Enfin, permettez-moi, Madame la présidente, de poser deux questions au nom de M. Serge Letchimy, qui vous prie de bien vouloir excuser son absence : comment BPIfrance compte-t-elle intervenir dans le cadre du préfinancement du crédit d’impôt pour les investissements productifs en outre-mer ? Par ailleurs, il souhaite vous interroger sur la création d’un mécanisme similaire au préfinancement proposé par la Caisse des dépôts et consignations dans le cadre du crédit d’impôt au titre des investissements dans le secteur du logement social.

Mme Catherine Vautrin. Monsieur le directeur général, je note avec intérêt l’implantation territoriale de BPIfrance. À un moment où sont créées de très grandes régions, la BPI fait le choix d’aller au plus profond des départements : c’est une démarche économique qui mérite d’être soulignée.

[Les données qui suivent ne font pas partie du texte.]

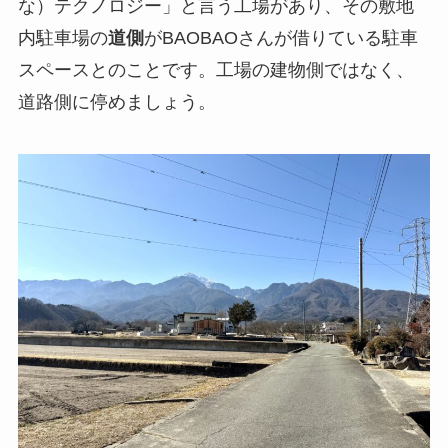
な）テクノロジー」と言う工場があり、その敷地
内駐車場の
道側
がBAOBAOさんが借りている駐車
スペースとのことです。工場の建物側ではなく、
道路側に停めましょう。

Vous avez à juste titre évoqué nos pépites locales, nos ETI, qui souvent n’exportent pas. Je prendrai l’exemple de l’intéressante expérience de Mecatherm en Alsace, entreprise de boulangerie industrielle que vous avez accompagnée grâce à un crédit à l’export. Comment comptez-vous faire connaître ce dispositif aux nombreuses entreprises qui seraient prêtes à exporter si elles recevaient des conseils ciblés ?

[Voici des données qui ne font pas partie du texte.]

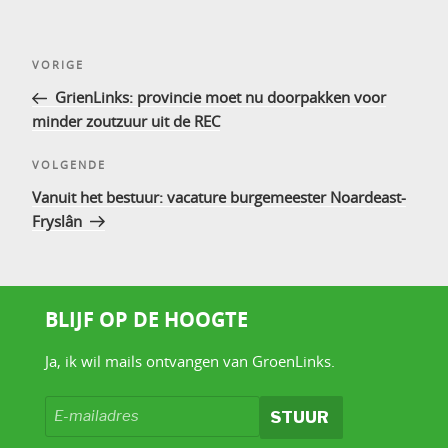
Bericht
Vorig
VORIGE
navigatie
bericht
GrienLinks: provincie moet nu doorpakken voor
minder zoutzuur uit de REC
Volgend
VOLGENDE
bericht
Vanuit het bestuur: vacature burgemeester Noardeast-
Fryslân
BLIJF OP DE HOOGTE
Ja, ik wil mails ontvangen van GroenLinks.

En ce qui concerne la culture de l’innovation, vous expliquez que les start-up ne sont pas l’alpha et l’oméga de l’action en ce domaine. Je ne peux qu’abonder dans votre sens. Après le démarrage, la vraie question est de savoir comment les entreprises peuvent passer à l’étape suivante. Les collectivités s’investissent de plus en plus en hébergeant des start-up mais sont un peu démunies quand il s’agit de leur faire prendre de l’essor. Y a-t-il une méthode pour les aider à se transformer ?

En ce qui concerne nos PME, nous souffrons d’une autre fragilité : l’âge du capitaine et la transmission de l’entreprise. Le travail de conseil qui est celui de BPIfrance comporte-t-il des démarches consacrées à cette problématique ? Nous avons de multiples exemples d’entreprises qui ont quitté le giron français parce qu’elles avaient trop tardivement ouvert leur capital ou parce que leurs dirigeants n’avaient pas été suffisamment accompagnés.

Quel est le lien entre BPIfrance, la recherche et l’université ? La Banque européenne d’investissement commence à s’intéresser aux structures qui se situent hors du champ du PIA, comme le pôle de compétitivité sur la bioéconomie en Champagne. Comment peut-on établir un lien entre une université qui porte des chaires et un pôle de compétitivité qui ne bénéficie pas d’accompagnements financiers suffisants pour passer de la recherche fondamentale à une autre dimension ?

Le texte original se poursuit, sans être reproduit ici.